My wife and I married in Canada (her home) in a medium size resort town in BC. I had made a deal with my wife back in San Francisco (a very far away place from where we would get married).
“If you Mama wants a priest, so be it. But only for the ceremony and only to make her happy”
It didn’t work out. The canadian family organized every single aspect of the marriage, including the dreadful pre-nup meeting.
I quickly figured out that saying I was an atheist was not going to fly very well. personally, I could have cared less, but this was my wife’s family and already I was not Mr. popularity.
Fortunately, I figured out the pastor belonged to some obscure evangelical sub-set I had never heard of but me being Italian born that made me also catholic, so whatever it was that he wanted me to do, prayers, genuflections, etc. I leveraged his ignorance of Catholicism and claimed heresy. I even told him that Catholics did not recite the Lord’s prayer in public, nor can we be seen praying or partecipating in any non catholic ceremony else my eternal soul was going to sizzle in hell for eternity. He bought the whole thing hook line and sinker (fortunately, Google was a long way in the future).
He took his revenge by choosing the wedding music. A set of tunes that made my skin crawl and made mid 80’s pop sound like Mozart’s Requiem.

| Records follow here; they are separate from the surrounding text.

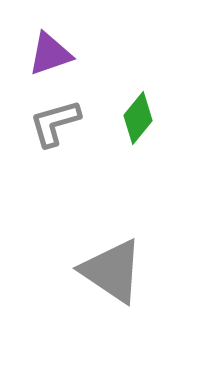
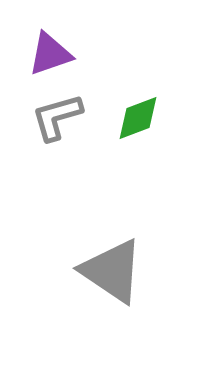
green diamond: rotated 30 degrees clockwise
gray L-shape: moved 2 px right, 6 px up
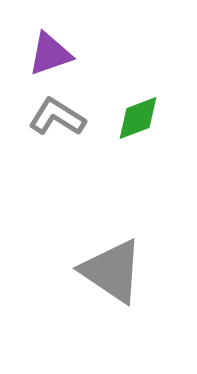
gray L-shape: rotated 48 degrees clockwise
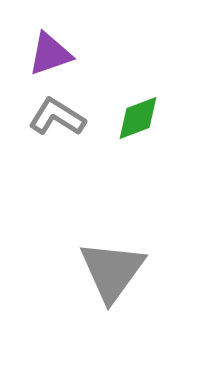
gray triangle: rotated 32 degrees clockwise
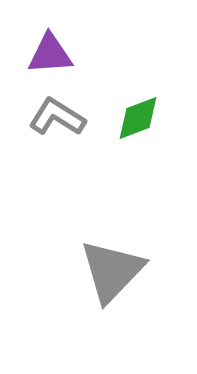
purple triangle: rotated 15 degrees clockwise
gray triangle: rotated 8 degrees clockwise
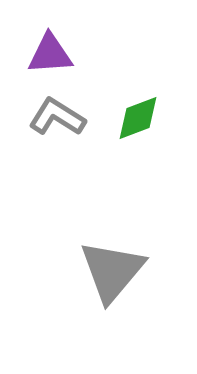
gray triangle: rotated 4 degrees counterclockwise
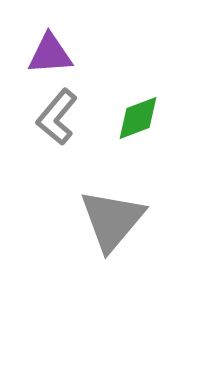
gray L-shape: rotated 82 degrees counterclockwise
gray triangle: moved 51 px up
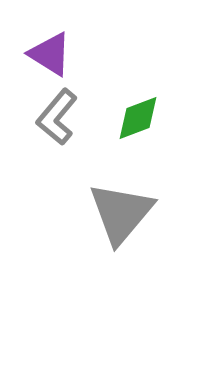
purple triangle: rotated 36 degrees clockwise
gray triangle: moved 9 px right, 7 px up
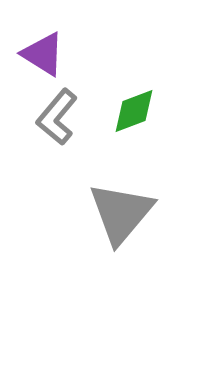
purple triangle: moved 7 px left
green diamond: moved 4 px left, 7 px up
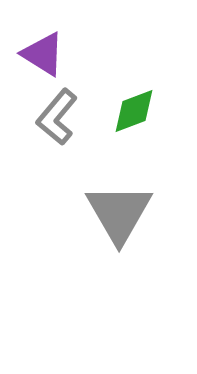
gray triangle: moved 2 px left; rotated 10 degrees counterclockwise
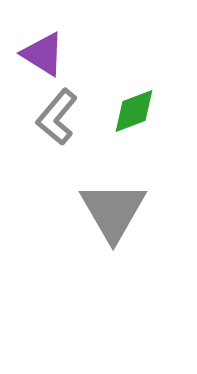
gray triangle: moved 6 px left, 2 px up
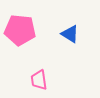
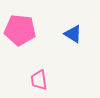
blue triangle: moved 3 px right
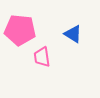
pink trapezoid: moved 3 px right, 23 px up
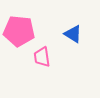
pink pentagon: moved 1 px left, 1 px down
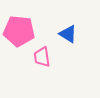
blue triangle: moved 5 px left
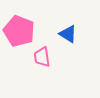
pink pentagon: rotated 16 degrees clockwise
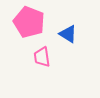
pink pentagon: moved 10 px right, 9 px up
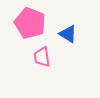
pink pentagon: moved 1 px right, 1 px down
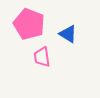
pink pentagon: moved 1 px left, 1 px down
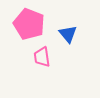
blue triangle: rotated 18 degrees clockwise
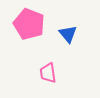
pink trapezoid: moved 6 px right, 16 px down
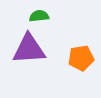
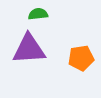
green semicircle: moved 1 px left, 2 px up
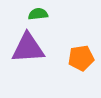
purple triangle: moved 1 px left, 1 px up
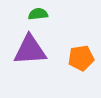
purple triangle: moved 2 px right, 2 px down
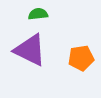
purple triangle: rotated 30 degrees clockwise
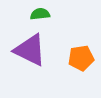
green semicircle: moved 2 px right
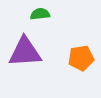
purple triangle: moved 5 px left, 2 px down; rotated 30 degrees counterclockwise
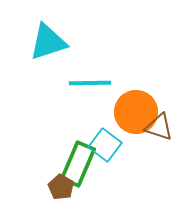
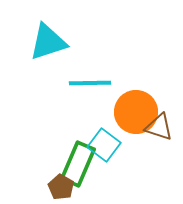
cyan square: moved 1 px left
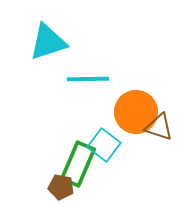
cyan line: moved 2 px left, 4 px up
brown pentagon: rotated 20 degrees counterclockwise
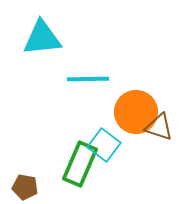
cyan triangle: moved 6 px left, 4 px up; rotated 12 degrees clockwise
green rectangle: moved 2 px right
brown pentagon: moved 36 px left
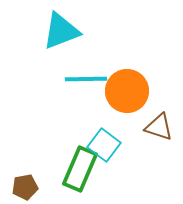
cyan triangle: moved 19 px right, 7 px up; rotated 15 degrees counterclockwise
cyan line: moved 2 px left
orange circle: moved 9 px left, 21 px up
green rectangle: moved 5 px down
brown pentagon: rotated 20 degrees counterclockwise
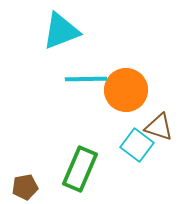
orange circle: moved 1 px left, 1 px up
cyan square: moved 33 px right
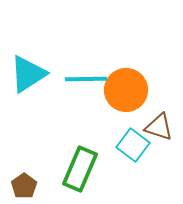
cyan triangle: moved 33 px left, 43 px down; rotated 12 degrees counterclockwise
cyan square: moved 4 px left
brown pentagon: moved 1 px left, 1 px up; rotated 25 degrees counterclockwise
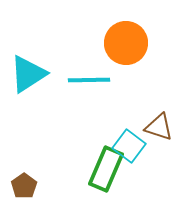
cyan line: moved 3 px right, 1 px down
orange circle: moved 47 px up
cyan square: moved 4 px left, 1 px down
green rectangle: moved 26 px right
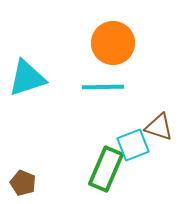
orange circle: moved 13 px left
cyan triangle: moved 1 px left, 4 px down; rotated 15 degrees clockwise
cyan line: moved 14 px right, 7 px down
cyan square: moved 4 px right, 1 px up; rotated 32 degrees clockwise
brown pentagon: moved 1 px left, 3 px up; rotated 15 degrees counterclockwise
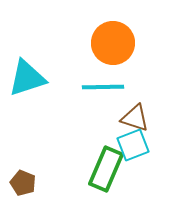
brown triangle: moved 24 px left, 9 px up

her parents also took their sweet revenge for my manhandling of their pastor: they booked us into a hotel frozen in time circa 1971. It had a coin-op massage and a waterbed (how that was supposed to work was a mystery to me). When the day was finally over and we overcame our dread at the room decor (my bride almost called the airline to check on late night flights home), we finally sat on the bed to rest our sore feet.
As my wife was already sitting on the bed I sort of dropped on it the way people do when they act like their legs can no longer support their own weight… and net thing I know, my wife was propelled up in the air not unlike the way those guys with the giant balloon by the lake accomplish on the famous youtube videos.
That’s when the nature of the bed made itself known to us.
We could not get out of there fast enough and it was the beginning of my wife path to atheism.